Ein kleines Problem gab es dann doch noch mit dem Wahlspot der Piratenpartei: Der Film, in dem hübsch animiert bunte Segel auf dem Reichstag gesetzt werden, kritisiert das Urheberrecht und wirbt für freie Lizenzen. Unter die Bilder hatte der Regisseur ein Stück gelegt, in dem ein Thema des Films "Mary Poppins" auftaucht, dem Klassiker des Disney-Konzerns - der eine ganz andere Auffassung von Lizenzrecht hat als die Verfechter des freien Informationszugangs. In letzter Minute legten die Piraten eine andere Melodie unter den Spot.
Am Donnerstag hat die Partei bei ihrem offiziellen Wahlkampfauftakt den Werbefilm und Plakate vorgestellt - und einen Ausblick auf die nächsten Wochen aus Piratensicht gegeben. Im Moment hat die junge Partei vor allem das Problem, ihren eigenen Erfolg zu organisieren. "Jede Menge Leute wollen sich aus rein idealistischen Motiven heraus engagieren", sagt Aaron Koenig, Mitglied des Bundesvorstandes.
Tatsächlich explodierten in den vergangenen Monaten die Mitgliederzahlen. Ende Januar zählten die Piraten bundesweit 700 Mitglieder, Ende Juni gut 2.000 und Anfang August schon über 4.800. Was manchmal zu "Wachstumsschmerzen" führt, wie es einer aus dem Vorstand sagt: Beispielsweise wenn zwei Gruppen Community-Plattformen entwickeln - ohne sich miteinander abzusprechen.
Was die Sache noch kompliziert: Die Partei will eigentlich keine Partei sein. Sie ist basisdemokratisch organisiert, in Stadtteilen arbeiten Kleingruppen, so genannte Crews, zusammen, der Werbespot wurde unter einem guten Dutzend im Netz demokratisch zum besten gekürt. Sie wird in den nächsten Wochen vor allem auf bunte Aktionsformen setzen. Mit einem selbst gebauten Floß mit schwarzer Flagge schipperten die Aktivisten bereits über die Spree, jetzt haben sie ein Segelboot neu akquiriert.

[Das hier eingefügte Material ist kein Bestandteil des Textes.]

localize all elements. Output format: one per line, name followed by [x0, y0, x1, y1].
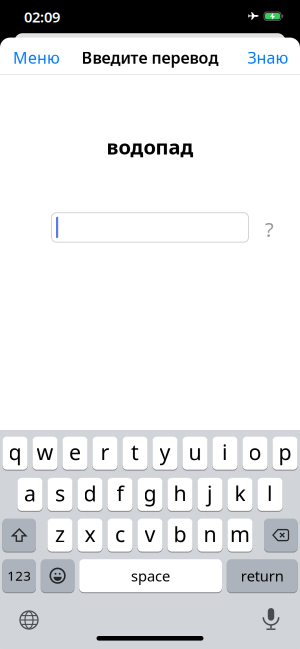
staticText: return: [241, 566, 284, 586]
button[interactable]: Next keyboard: [14, 605, 44, 635]
staticText: водопад: [106, 134, 194, 160]
button[interactable]: q: [2, 437, 28, 471]
staticText: a: [24, 479, 36, 507]
staticText: f: [116, 479, 124, 507]
button[interactable]: Emoji: [41, 559, 74, 593]
staticText: z: [55, 520, 65, 548]
staticText: Меню: [13, 47, 60, 68]
staticText: u: [188, 438, 202, 466]
button[interactable]: space: [79, 559, 222, 593]
button[interactable]: n: [197, 519, 223, 553]
staticText: space: [131, 566, 170, 586]
button[interactable]: a: [17, 478, 43, 512]
button[interactable]: k: [227, 478, 253, 512]
button[interactable]: r: [92, 437, 118, 471]
button[interactable]: l: [257, 478, 283, 512]
staticText: j: [207, 479, 213, 507]
button[interactable]: u: [182, 437, 208, 471]
staticText: v: [144, 520, 156, 548]
staticText: n: [204, 520, 216, 548]
staticText: l: [267, 479, 273, 507]
staticText: o: [248, 438, 262, 466]
button[interactable]: Меню: [13, 47, 60, 68]
staticText: k: [234, 479, 246, 507]
staticText: 123: [7, 567, 31, 584]
button[interactable]: m: [227, 519, 253, 553]
button[interactable]: Dictate: [256, 604, 286, 634]
staticText: d: [84, 479, 96, 507]
button[interactable]: Shift: [2, 519, 36, 553]
staticText: y: [160, 438, 170, 466]
button[interactable]: Подсказка: [260, 219, 280, 239]
staticText: p: [278, 438, 292, 466]
staticText: 02:09: [24, 7, 60, 27]
button[interactable]: i: [212, 437, 238, 471]
button[interactable]: j: [197, 478, 223, 512]
button[interactable]: c: [107, 519, 133, 553]
button[interactable]: Return: [227, 559, 298, 593]
staticText: Знаю: [248, 47, 288, 68]
staticText: m: [230, 520, 250, 548]
button[interactable]: z: [47, 519, 73, 553]
button[interactable]: Знаю: [248, 47, 288, 68]
staticText: x: [84, 520, 96, 548]
staticText: r: [100, 438, 110, 466]
button[interactable]: y: [152, 437, 178, 471]
button[interactable]: Numbers: [2, 559, 36, 593]
staticText: t: [131, 438, 139, 466]
staticText: b: [174, 520, 186, 548]
button[interactable]: d: [77, 478, 103, 512]
staticText: w: [36, 438, 54, 466]
button[interactable]: o: [242, 437, 268, 471]
button[interactable]: g: [137, 478, 163, 512]
staticText: e: [69, 438, 81, 466]
button[interactable]: x: [77, 519, 103, 553]
button[interactable]: Перевод: [52, 213, 248, 242]
button[interactable]: s: [47, 478, 73, 512]
staticText: Введите перевод: [82, 47, 218, 68]
staticText: c: [115, 520, 125, 548]
staticText: q: [8, 438, 22, 466]
button[interactable]: p: [272, 437, 298, 471]
staticText: s: [55, 479, 65, 507]
button[interactable]: b: [167, 519, 193, 553]
button[interactable]: f: [107, 478, 133, 512]
button[interactable]: v: [137, 519, 163, 553]
button[interactable]: Delete: [264, 519, 298, 553]
staticText: i: [222, 438, 228, 466]
button[interactable]: h: [167, 478, 193, 512]
staticText: ?: [265, 216, 274, 242]
staticText: g: [144, 479, 156, 507]
button[interactable]: w: [32, 437, 58, 471]
button[interactable]: e: [62, 437, 88, 471]
staticText: h: [174, 479, 186, 507]
button[interactable]: t: [122, 437, 148, 471]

Die Crews veranstalten Kiezspaziergänge - man könnte es konventionell Straßenwahlkampf nennen -, die Piraten sind zudem Mitveranstalter einer Großdemonstration gegen die Vorratsdatenspeicherung Mitte September. Gegen diese und gegen Internetsperren will die Partei weiter stark mobilisieren: "In Deutschland werden Grundrechte in einer Salami-Taktik immer weiter abgebaut", sagt Koenig. "Und die Politik ist hier beratungsresistent."
Von diesem Focus lebt die Partei. "Die Piraten besetzen ein Thema, das andere Parteien stiefmütterlich oder gar nicht behandeln", sagt der Berliner Politologe Gero Neugebauer. "Für viele Politiker der normalen Parteien ist das Netz ein Tummelplatz für Pädophile oder Extremisten, für Piratenanhänger ist es eine zweite, wichtige Welt." So werde die Partei auch attraktiv für Menschen, die sich sonst nicht für Politik interessieren, sagt Neugebauer.
Ob sich das Phänomen dauerhaft halten werde, sei nicht vorherzusagen: "Das hängt auch davon ab, wie die die anderen Parteien die Bürgerrechte und Netzwelten integrieren," meint Neugebauer.
Die Piraten wollen ihr Themenspektrum bald erweitern, möglichst schon kurz nach der Bundestagswahl. Auf ihrem Parteitag im Juli schrieben sie sich die Forderung nach gebührenfreier Bildung ins Wahlprogramm, laut Vorstand Koenig arbeiten Arbeitsgruppen an Steuer-, Sozial- und Umweltpolitik.
Und auch das bedingungslose Grundeinkommen diskutieren die Piraten leidenschaftlich, die Idee ist kompatibel mit Freiheitstrieb einerseits und Überwachungsallergie andererseits. "Bis zur Wahl konzentrieren wir uns aber auf unsere Kernkompetenz Grundrechte und Meinungsfreiheit", sagt Vorstand Koenig. "Da haben die anderen Parteien schließlich auch die größten Defizite."